Okay, lets say the Air to water temp differential is
64 degrees
2600 gal
103 SF
64 x103x5= 32,960 BTU - so you'd lose about 1.51 degrees an hour (without a cover, so more like 30-40% of that) if the differential was that great, which sounds unlikely.
With 2600 gallons at roughly 8.35 lbs per gallon, it takes about 21,710 btu to heat the water 1 degree.
So with a 125x82% heater, you'd use 102,500 BTU /hour and in perfect conditions net 4.72 degrees increase each hour you ran heater.
Between the cover AND the greenhouse, im going to guess the most you could actually lose if you kept temp up and ergo pipes and ground hot like i do is about a third of a degree an hour. Your heater can get back at least 4 degrees an hour, then once you've run up to temp and are just doing daily boost heating to overshoot the mark, you'd need to run the heater about 3 hours a day worst case (but covered or all bets are off) to keep the temp up.
So 3 CCF or therms (cause you can only use 1 an hour) would be $1.62 a day or $48.60/month IF you ran it up once to past 90, didn't thermostat, and scheduled your heater on full throttle for 3 hours a day.

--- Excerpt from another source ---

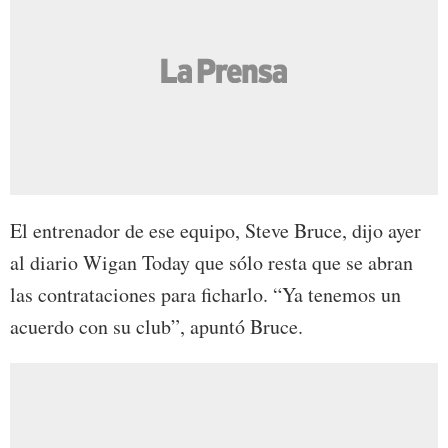
El entrenador de ese equipo, Steve Bruce, dijo ayer
al diario Wigan Today que sólo resta que se abran
las contrataciones para ficharlo. “Ya tenemos un
acuerdo con su club”, apuntó Bruce.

I actually doubt you'd even need that much...I thnk you could get it dialed down to under two hours
The trick will be to run up to temp, as the initial heating won't be terribly efficient as its working against the loss, but daytime sun in a green house setting also offsets that. Depending on your water temp, it could take a day or two to get in the 90s, but then monthly maintenance looks pretty cheap...just don't let it drop
For reference on the calcs since I couldn't remember: note to self, remember where you posted this
To calculate rate of loss, I believe you multiply air differential to pool water, multiply by square footage of surface, multiply x5 for BTUs of loss.
So with a 100 degree differential (eg -6) times 600 SF x 5 = 300,000 BTU.
It takes roughly 200,000 BTU (24,000 gallons x 8.35 lb per gallon=204,000 BTU ) to move my water temp 1 degree.
So on a -6 day, notwithstanding the insulating effect of a) the dome itself and b) my solar cover...in theory I would lose roughly half a degree more an hour than I could produce. Ergo, I couldn't keep up (heater is 266k btu x80% efficiency= 212,000 btu/hr max capability). (This also means that I can't really use much more than 2 CCF per hour even if I wanted to.